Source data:
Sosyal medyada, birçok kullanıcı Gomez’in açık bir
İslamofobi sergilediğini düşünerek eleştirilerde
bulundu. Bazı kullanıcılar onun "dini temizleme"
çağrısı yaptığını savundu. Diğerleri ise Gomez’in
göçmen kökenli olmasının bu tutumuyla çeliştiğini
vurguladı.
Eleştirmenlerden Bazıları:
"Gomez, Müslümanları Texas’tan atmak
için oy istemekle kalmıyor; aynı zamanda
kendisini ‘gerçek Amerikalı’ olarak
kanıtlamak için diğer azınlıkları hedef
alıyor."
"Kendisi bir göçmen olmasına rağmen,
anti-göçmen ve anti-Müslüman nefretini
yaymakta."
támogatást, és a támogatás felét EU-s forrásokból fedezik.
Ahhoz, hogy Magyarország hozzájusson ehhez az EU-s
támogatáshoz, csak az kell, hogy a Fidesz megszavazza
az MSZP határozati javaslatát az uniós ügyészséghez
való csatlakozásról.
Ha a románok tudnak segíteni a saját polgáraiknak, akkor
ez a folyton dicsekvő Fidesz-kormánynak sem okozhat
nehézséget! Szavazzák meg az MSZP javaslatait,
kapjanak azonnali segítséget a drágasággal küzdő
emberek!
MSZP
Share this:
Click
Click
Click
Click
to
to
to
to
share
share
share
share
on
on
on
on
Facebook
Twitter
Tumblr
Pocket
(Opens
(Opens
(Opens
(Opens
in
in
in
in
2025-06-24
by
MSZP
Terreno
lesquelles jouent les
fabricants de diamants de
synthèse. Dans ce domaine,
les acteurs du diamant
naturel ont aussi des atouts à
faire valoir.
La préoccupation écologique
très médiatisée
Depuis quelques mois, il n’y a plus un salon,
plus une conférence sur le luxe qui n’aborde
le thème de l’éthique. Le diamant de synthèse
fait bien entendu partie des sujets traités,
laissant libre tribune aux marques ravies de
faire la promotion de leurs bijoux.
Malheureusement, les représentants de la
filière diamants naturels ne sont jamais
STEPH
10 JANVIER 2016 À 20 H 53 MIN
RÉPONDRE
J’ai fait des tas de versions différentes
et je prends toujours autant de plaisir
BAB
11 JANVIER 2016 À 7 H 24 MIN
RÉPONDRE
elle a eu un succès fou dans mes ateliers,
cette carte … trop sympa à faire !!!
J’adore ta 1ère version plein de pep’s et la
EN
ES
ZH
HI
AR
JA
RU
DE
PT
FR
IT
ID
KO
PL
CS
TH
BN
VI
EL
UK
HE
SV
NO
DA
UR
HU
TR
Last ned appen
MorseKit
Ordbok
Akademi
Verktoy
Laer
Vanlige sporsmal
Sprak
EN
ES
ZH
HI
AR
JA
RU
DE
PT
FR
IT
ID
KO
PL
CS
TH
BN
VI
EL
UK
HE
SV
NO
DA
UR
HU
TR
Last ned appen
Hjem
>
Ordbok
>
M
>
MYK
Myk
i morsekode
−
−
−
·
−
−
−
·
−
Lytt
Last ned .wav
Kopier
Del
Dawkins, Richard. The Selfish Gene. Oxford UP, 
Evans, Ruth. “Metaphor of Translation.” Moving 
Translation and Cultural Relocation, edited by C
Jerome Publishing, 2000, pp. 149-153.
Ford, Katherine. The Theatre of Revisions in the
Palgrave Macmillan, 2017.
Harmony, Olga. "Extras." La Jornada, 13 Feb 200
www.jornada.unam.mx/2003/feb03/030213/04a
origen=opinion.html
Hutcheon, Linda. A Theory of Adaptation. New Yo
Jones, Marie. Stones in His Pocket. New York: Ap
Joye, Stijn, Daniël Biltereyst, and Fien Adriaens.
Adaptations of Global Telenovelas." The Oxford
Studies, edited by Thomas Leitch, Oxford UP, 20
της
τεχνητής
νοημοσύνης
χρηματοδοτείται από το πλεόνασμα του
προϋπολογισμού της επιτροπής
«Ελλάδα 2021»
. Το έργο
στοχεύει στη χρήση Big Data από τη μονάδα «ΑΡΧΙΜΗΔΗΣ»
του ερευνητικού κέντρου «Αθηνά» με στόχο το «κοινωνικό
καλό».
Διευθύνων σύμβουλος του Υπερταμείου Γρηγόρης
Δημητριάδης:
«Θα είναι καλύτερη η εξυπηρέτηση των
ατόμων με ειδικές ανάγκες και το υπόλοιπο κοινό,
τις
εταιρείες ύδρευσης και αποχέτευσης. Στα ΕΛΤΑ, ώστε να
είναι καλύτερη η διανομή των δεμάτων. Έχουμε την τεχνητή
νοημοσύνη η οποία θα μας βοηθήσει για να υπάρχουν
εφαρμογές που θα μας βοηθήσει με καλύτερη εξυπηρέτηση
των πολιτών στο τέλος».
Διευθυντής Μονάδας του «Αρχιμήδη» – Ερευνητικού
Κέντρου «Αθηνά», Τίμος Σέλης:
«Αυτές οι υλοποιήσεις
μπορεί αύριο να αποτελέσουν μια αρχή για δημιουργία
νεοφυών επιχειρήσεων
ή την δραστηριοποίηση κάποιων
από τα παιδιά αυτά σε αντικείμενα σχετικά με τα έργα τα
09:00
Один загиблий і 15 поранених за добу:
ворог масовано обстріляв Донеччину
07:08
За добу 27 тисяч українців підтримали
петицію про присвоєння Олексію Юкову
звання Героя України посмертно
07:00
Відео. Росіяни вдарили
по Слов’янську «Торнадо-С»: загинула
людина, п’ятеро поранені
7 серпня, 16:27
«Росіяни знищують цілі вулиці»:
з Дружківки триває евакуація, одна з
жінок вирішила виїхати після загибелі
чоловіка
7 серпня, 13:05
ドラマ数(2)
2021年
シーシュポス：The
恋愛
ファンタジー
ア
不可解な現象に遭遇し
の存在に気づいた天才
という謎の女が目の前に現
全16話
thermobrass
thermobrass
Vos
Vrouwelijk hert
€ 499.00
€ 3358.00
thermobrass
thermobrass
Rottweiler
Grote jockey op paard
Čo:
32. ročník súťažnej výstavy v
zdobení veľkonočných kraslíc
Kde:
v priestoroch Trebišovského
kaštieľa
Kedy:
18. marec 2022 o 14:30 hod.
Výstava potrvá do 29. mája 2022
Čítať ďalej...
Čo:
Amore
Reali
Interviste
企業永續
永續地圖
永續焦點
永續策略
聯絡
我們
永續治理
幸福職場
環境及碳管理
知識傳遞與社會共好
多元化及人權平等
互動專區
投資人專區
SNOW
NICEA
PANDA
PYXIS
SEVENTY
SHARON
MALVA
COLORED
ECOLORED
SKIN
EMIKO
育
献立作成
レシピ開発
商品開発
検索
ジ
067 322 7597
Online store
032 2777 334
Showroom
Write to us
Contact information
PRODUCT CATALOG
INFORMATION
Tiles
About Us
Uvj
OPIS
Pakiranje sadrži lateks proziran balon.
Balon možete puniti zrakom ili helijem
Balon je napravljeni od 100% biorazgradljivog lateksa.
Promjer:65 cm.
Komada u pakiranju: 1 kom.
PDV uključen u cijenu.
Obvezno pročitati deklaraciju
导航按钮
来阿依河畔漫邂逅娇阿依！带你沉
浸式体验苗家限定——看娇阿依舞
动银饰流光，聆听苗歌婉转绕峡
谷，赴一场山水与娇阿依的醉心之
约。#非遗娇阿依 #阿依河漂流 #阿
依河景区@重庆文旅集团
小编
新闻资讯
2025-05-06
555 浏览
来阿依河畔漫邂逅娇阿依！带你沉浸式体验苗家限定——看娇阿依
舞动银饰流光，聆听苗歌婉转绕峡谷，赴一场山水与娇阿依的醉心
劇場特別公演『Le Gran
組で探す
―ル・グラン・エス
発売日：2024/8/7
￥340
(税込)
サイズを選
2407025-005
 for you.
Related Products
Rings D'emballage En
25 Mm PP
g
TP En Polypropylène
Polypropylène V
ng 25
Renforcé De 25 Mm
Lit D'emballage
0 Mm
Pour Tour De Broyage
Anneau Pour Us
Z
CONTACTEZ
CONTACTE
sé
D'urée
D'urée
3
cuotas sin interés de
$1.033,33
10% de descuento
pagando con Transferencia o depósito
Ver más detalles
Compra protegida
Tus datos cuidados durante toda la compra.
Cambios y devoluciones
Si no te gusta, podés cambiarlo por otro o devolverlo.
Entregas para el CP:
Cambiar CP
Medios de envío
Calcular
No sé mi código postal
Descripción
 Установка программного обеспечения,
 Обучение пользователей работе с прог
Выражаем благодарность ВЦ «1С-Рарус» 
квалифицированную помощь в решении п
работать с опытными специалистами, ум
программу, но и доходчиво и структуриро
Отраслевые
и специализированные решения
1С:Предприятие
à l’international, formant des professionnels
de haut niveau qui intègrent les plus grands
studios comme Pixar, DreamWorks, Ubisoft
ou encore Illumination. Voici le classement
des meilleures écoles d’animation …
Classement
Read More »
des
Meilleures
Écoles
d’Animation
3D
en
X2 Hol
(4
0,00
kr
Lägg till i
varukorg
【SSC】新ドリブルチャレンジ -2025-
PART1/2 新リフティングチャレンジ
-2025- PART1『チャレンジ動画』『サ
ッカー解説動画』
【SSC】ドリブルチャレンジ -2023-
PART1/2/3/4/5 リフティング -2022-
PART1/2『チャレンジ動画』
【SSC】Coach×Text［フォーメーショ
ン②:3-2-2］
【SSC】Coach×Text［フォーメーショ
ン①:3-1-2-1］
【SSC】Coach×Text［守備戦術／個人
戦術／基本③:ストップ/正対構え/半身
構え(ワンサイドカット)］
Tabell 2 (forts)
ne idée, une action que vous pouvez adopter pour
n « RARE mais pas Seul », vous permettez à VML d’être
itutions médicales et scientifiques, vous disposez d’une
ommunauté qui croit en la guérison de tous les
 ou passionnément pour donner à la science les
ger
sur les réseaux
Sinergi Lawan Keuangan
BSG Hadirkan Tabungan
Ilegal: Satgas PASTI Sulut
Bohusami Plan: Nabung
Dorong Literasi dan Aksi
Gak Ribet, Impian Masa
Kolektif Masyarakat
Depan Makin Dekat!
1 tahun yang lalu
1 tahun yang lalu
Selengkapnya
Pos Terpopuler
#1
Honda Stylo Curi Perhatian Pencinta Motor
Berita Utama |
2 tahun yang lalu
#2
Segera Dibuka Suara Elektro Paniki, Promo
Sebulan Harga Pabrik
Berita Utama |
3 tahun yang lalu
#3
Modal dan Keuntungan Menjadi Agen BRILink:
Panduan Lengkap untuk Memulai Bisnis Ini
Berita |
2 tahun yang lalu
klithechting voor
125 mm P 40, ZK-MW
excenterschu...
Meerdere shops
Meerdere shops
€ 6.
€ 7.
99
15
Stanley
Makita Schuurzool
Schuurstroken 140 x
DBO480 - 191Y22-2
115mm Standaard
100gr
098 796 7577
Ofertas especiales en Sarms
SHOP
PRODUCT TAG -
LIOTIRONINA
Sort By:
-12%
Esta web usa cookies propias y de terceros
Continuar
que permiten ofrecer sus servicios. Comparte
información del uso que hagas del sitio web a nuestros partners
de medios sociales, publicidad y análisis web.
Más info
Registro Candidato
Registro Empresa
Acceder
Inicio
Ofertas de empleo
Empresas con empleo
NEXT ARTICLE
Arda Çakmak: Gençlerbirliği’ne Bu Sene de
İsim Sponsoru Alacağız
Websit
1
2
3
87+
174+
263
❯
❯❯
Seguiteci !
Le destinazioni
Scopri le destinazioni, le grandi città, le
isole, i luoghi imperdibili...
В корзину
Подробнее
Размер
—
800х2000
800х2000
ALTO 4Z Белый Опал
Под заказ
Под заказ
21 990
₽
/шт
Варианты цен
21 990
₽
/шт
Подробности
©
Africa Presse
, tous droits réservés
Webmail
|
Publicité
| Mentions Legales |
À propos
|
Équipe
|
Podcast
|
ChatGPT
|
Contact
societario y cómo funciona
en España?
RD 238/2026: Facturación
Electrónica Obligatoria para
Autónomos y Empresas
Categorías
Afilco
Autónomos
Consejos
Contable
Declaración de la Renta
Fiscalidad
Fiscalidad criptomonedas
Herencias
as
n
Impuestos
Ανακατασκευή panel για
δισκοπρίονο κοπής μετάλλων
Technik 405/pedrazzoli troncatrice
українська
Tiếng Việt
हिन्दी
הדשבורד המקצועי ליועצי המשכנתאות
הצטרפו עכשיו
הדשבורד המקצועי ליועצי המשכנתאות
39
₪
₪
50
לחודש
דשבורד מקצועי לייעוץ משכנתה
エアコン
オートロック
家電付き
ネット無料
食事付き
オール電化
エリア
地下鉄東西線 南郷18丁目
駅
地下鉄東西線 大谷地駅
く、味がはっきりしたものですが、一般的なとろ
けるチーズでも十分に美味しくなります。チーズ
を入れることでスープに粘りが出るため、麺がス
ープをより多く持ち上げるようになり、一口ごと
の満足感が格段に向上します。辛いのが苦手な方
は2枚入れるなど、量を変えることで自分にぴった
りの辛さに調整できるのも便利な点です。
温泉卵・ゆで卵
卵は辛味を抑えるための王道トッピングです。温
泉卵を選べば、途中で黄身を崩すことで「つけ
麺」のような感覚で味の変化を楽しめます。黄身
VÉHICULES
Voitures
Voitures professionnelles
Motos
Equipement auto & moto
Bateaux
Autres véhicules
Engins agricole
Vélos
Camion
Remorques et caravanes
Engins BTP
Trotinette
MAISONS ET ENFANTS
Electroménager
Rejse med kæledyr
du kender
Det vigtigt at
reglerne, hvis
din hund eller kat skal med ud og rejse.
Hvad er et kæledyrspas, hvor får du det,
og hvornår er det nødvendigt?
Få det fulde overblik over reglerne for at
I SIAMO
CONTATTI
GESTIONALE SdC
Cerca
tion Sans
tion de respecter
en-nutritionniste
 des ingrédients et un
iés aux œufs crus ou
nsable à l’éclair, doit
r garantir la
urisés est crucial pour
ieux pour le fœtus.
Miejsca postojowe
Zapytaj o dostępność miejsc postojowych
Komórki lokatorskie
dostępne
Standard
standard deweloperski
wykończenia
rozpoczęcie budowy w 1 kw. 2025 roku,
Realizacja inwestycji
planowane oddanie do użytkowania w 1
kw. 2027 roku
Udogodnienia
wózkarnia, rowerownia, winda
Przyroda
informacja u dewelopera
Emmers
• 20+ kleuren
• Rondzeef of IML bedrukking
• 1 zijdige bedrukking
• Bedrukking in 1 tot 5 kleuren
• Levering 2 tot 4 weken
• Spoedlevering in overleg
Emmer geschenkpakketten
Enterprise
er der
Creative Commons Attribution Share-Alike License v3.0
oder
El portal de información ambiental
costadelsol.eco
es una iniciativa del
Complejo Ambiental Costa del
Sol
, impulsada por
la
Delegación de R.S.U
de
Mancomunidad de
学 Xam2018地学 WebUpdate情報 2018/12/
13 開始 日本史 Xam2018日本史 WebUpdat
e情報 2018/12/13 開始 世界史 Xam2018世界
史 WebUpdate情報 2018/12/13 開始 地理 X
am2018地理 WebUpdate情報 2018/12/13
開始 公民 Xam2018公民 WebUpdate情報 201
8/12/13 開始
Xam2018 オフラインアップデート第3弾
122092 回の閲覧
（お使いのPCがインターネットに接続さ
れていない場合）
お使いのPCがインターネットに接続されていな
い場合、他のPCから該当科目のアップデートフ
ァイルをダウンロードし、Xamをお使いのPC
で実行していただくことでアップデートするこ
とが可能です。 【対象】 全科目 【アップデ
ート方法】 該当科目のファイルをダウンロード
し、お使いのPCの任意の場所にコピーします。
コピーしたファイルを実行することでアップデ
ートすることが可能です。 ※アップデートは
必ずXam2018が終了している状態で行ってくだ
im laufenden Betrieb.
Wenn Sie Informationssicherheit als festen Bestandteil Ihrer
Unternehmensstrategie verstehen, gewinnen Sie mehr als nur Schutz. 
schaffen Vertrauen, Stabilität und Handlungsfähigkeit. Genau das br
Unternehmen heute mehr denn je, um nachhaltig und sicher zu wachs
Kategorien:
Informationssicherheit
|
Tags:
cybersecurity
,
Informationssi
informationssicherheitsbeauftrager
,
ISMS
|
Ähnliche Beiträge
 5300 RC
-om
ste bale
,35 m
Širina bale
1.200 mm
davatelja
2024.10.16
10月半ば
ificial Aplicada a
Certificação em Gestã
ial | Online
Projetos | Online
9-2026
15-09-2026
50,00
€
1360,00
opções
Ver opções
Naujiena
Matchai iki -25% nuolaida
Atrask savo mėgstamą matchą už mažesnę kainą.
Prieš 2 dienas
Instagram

What the task asks:
Retype exactly, and only, the lines above from the one where "Выражаем благодарность ВЦ" occurs up to and including the one where "à l’international, formant des professionnels" occurs.

Solution below:
Выражаем благодарность ВЦ «1С-Рарус» 
квалифицированную помощь в решении п
работать с опытными специалистами, ум
программу, но и доходчиво и структуриро
Отраслевые
и специализированные решения
1С:Предприятие
à l’international, formant des professionnels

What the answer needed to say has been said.